Collected data
....................

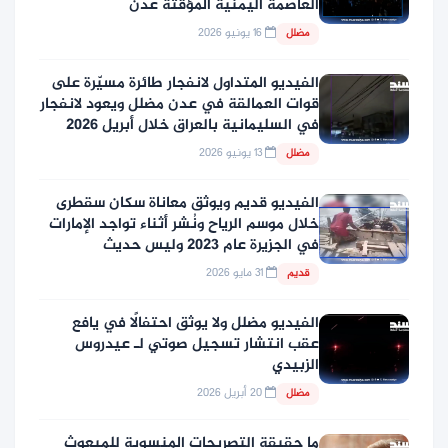
العاصمة اليمنية المؤقتة عدن
16 يونيو 2026
مضلل
الفيديو المتداول لانفجار طائرة مسيّرة على
قوات العمالقة في عدن مضلل ويعود لانفجار
في السليمانية بالعراق خلال أبريل 2026
13 يونيو 2026
مضلل
الفيديو قديم ويوثق معاناة سكان سقطرى
خلال موسم الرياح ونُشر أثناء تواجد الإمارات
في الجزيرة عام 2023 وليس حديث
31 مايو 2026
قديم
الفيديو مضلل ولا يوثق احتفالًا في يافع
عقب انتشار تسجيل صوتي لـ عيدروس
الزبيدي
20 أبريل 2026
مضلل
ما حقيقة التصريحات المنسوبة للمبعوث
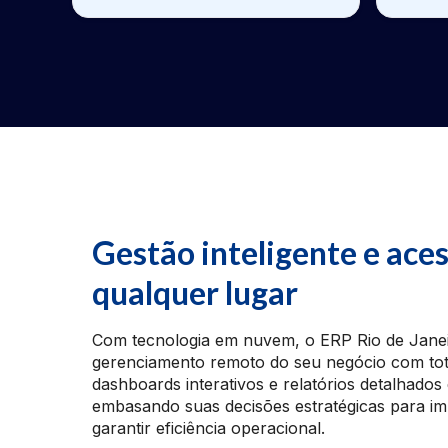
Gestão inteligente e aces
qualquer lugar
Com tecnologia em nuvem, o ERP Rio de Janei
gerenciamento remoto do seu negócio com tot
dashboards interativos e relatórios detalhados
embasando suas decisões estratégicas para im
garantir eficiência operacional.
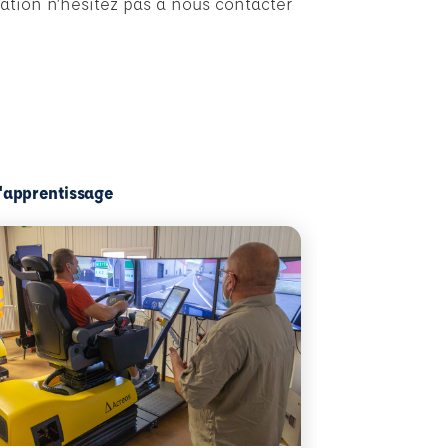
ation n’hésitez pas à nous contacter
l'apprentissage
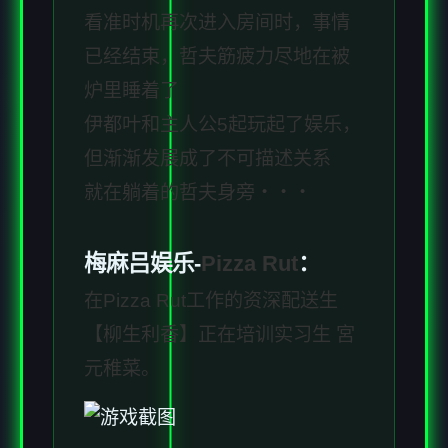
看准时机再次进入房间时，事情
已经结束，哲夫筋疲力尽地在被
炉里睡着了
伊都叶和主人公5起玩起了娱乐，
但渐渐发展成了不可描述关系
就在躺着的哲夫身旁・・・
梅麻吕娱乐-
Pizza Rut
：
在Pizza Rut工作的资深配送生
【柳生利香】正在培训实习生 宮
元稚菜。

....................

Set down exactly, and only, the lines from the one containing "13 يونيو 2026" through the last line of the entries. Pictures do not belong in the copy.

13 يونيو 2026
مضلل
الفيديو قديم ويوثق معاناة سكان سقطرى
خلال موسم الرياح ونُشر أثناء تواجد الإمارات
في الجزيرة عام 2023 وليس حديث
31 مايو 2026
قديم
الفيديو مضلل ولا يوثق احتفالًا في يافع
عقب انتشار تسجيل صوتي لـ عيدروس
الزبيدي
20 أبريل 2026
مضلل
ما حقيقة التصريحات المنسوبة للمبعوث
Gestão inteligente e aces
qualquer lugar
Com tecnologia em nuvem, o ERP Rio de Janei
gerenciamento remoto do seu negócio com tot
dashboards interativos e relatórios detalhados
embasando suas decisões estratégicas para im
garantir eficiência operacional.
ation n’hésitez pas à nous contacter
l'apprentissage
看准时机再次进入房间时，事情
已经结束，哲夫筋疲力尽地在被
炉里睡着了
伊都叶和主人公5起玩起了娱乐，
但渐渐发展成了不可描述关系
就在躺着的哲夫身旁・・・
梅麻吕娱乐-
Pizza Rut
：
在Pizza Rut工作的资深配送生
【柳生利香】正在培训实习生 宮
元稚菜。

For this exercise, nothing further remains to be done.